TÜRKÇE / EDEBİYAT EĞİTİMİ VE
KİŞİSEL KELİME SERVETİ
Celal DEMİR*
Özet
Eğitim sistemimizin beslediği sorunlardan biri de toplumumuzdaki “eksik iletişim”dir. Sağlıklı bir iletişim için tarafların sahip olduğu kişisel kelime servetinin de yeterli düzeyde olması gerekir. Bu düzeyin ülkemiz açısından hangi aralıkta olması gerektiği henüz bilimsel olarak tartışılmamıştır.
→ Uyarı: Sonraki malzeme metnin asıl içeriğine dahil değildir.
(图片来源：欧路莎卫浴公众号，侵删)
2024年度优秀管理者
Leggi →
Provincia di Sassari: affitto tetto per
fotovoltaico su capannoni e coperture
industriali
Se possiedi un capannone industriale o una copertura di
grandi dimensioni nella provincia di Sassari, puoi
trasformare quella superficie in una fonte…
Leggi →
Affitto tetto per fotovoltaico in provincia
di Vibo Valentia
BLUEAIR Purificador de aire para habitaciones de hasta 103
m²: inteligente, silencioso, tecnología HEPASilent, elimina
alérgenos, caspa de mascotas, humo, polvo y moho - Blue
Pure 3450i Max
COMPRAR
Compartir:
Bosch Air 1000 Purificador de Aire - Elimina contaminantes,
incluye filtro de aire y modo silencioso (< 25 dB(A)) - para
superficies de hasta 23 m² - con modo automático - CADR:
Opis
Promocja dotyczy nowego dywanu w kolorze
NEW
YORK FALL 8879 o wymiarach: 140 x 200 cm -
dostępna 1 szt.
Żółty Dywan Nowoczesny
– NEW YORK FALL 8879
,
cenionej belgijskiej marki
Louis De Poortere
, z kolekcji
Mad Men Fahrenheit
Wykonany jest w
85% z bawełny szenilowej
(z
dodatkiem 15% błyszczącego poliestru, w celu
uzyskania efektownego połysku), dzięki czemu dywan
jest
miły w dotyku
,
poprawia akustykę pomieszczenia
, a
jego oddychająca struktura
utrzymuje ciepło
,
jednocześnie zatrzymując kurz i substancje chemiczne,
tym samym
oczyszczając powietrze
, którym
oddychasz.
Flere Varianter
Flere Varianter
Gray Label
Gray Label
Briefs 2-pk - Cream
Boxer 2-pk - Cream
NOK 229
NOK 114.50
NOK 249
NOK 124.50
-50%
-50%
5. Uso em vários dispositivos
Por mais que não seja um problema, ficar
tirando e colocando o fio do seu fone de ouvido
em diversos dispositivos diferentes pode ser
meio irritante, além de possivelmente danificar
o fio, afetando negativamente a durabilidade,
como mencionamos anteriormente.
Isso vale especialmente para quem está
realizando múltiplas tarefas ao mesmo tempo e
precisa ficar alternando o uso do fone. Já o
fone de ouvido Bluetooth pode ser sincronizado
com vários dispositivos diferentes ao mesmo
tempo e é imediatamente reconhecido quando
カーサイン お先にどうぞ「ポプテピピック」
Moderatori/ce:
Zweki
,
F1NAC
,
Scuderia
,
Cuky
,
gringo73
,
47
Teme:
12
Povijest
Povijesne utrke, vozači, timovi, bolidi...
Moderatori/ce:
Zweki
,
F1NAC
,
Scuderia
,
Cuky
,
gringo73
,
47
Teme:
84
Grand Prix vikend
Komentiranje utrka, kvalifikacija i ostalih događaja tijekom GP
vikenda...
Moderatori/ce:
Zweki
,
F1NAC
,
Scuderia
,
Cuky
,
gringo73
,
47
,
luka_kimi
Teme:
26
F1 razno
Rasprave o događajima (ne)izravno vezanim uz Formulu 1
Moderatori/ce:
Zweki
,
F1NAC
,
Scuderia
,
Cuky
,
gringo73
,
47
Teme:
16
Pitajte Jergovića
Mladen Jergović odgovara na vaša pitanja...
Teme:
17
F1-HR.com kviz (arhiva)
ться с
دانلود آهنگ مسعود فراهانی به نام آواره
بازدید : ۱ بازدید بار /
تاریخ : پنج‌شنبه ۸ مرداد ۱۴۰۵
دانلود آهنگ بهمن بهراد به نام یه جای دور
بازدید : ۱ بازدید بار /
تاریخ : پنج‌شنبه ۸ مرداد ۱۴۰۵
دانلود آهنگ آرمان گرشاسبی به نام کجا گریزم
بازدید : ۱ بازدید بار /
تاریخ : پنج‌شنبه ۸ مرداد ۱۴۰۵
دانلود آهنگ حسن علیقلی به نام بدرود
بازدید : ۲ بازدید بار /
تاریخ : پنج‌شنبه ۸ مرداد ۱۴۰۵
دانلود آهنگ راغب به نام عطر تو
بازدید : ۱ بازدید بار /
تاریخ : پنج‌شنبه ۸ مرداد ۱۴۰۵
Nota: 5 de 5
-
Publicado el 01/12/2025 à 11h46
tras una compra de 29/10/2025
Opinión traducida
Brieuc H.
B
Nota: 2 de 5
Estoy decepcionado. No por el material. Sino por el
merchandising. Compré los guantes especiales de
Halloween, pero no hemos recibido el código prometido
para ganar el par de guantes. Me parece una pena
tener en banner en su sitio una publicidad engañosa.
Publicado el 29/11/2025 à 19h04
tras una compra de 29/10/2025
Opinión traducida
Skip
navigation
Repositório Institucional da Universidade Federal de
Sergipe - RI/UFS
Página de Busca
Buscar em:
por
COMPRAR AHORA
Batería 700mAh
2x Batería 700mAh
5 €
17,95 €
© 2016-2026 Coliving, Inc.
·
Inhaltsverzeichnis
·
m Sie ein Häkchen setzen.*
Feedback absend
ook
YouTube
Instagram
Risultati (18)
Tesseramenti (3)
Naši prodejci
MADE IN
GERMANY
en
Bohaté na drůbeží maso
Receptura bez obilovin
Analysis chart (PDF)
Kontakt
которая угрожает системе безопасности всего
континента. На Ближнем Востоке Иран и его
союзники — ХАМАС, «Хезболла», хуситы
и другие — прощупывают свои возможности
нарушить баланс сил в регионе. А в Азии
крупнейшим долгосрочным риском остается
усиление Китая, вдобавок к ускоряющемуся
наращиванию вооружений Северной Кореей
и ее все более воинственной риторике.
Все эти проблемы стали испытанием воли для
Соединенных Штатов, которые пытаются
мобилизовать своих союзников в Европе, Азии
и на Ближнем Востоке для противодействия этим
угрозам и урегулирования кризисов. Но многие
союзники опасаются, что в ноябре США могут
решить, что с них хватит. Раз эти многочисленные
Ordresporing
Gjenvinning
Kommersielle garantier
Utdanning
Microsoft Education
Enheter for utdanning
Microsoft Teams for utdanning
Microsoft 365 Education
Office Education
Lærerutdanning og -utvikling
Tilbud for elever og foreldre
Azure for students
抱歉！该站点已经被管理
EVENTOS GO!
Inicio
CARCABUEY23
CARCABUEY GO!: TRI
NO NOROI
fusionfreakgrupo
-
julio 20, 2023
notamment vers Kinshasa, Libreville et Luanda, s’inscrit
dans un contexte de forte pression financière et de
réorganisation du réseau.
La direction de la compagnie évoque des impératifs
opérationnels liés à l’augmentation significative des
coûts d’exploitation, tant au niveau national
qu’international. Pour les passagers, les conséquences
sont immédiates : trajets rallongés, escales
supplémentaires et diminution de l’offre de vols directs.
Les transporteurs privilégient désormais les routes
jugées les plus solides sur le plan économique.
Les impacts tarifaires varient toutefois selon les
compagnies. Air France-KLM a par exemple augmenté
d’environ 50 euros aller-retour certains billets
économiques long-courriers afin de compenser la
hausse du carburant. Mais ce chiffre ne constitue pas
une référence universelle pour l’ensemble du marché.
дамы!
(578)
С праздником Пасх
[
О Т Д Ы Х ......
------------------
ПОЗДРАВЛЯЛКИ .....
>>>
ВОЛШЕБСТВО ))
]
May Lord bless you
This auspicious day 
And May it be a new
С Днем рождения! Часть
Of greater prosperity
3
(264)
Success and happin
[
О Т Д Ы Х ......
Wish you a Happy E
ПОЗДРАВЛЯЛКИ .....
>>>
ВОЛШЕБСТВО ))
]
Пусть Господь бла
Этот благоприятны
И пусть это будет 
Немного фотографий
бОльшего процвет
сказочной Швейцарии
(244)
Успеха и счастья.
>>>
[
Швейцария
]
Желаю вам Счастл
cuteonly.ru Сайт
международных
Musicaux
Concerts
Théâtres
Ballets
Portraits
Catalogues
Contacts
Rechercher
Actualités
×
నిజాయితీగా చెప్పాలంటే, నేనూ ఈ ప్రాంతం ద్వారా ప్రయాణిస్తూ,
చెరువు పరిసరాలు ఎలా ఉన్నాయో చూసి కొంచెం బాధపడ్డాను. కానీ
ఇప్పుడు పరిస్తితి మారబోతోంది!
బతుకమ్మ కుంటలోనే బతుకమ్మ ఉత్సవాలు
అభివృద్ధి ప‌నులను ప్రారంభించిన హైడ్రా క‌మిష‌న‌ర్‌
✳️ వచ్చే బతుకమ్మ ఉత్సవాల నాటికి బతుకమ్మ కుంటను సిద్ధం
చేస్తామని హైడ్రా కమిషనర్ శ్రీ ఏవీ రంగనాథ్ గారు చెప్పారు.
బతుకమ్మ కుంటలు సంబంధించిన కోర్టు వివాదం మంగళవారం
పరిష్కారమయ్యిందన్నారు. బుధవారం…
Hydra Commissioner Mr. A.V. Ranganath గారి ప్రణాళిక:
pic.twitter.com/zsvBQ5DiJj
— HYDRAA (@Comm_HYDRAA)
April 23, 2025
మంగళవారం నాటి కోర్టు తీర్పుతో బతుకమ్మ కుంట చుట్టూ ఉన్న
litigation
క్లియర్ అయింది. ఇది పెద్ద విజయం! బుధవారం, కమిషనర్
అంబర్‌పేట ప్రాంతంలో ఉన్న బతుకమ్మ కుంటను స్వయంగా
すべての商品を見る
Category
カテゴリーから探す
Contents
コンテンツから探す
Eğitim programlarımızda öğrencinin bulunduğu kademeye göre bilmesi ve bilip kullanması gereken kelime / kavram sayısının sınırları belirlenmemiştir. Programlarda konuyla ilgili açık ve anlamlı hedefler olmadığı için eğitimcilerimizin bu hususta özel bir gayreti de olmamıştır.
Bazı araştırmalar, gelişmiş ülkelere göre her kademedeki öğrencimizin kişisel kelime serveti bakımından çok geride kaldığını göstermektedir. Bu durum okullarımızda Türkçe öğretiminin iyiye gitmediğini açıkça ortaya koymaktadır.
Bu sorunun çözülmesi için öncelikle kişisel kelime servetiyle ilgili hedeflerin belirlenmesi gerekir. Bu hedefler doğrultusunda ülkemizin gerçekleri dikkate alınarak sorunun çözümüne yönelik gerçekçi projeler üretilmelidir. Bu çalışmaları MEB ile üniversiteler birlikte yürütmelidirler.
Bu yazıda eğitim sistemimizin çeşitli kademelerindeki öğrencilerimizin kişisel kelime servetiyle ilgili çalışmalar değerlendirilmiş, belirlenen sorunların eğitim-öğretim programlarıyla ilişkisi dikkate alınarak çözüm önerileri sunulmuştur.